▸ THE PROBLEM:
Over all lines in the data below, count those holding "процедуры" and give only the result.

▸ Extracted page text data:
┌──

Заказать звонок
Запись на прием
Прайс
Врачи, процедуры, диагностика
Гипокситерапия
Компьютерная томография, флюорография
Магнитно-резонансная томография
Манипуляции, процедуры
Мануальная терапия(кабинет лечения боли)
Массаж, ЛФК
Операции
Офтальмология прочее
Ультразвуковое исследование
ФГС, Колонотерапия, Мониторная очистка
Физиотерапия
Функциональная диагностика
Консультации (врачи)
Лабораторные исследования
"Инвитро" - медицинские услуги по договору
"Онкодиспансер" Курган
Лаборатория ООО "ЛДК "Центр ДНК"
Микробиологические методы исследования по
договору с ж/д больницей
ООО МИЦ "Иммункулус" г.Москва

└──
┌──

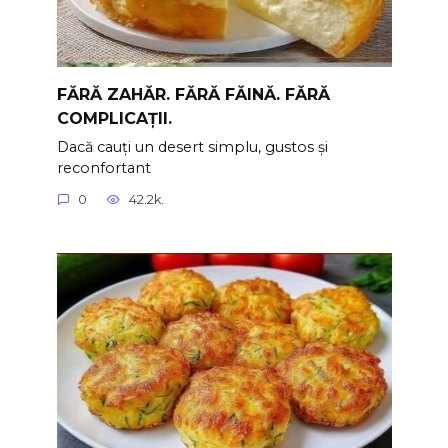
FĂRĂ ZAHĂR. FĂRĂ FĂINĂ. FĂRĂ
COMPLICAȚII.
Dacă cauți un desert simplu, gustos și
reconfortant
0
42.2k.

└──

▸ RESPONSE TO THIS EXERCISE:
2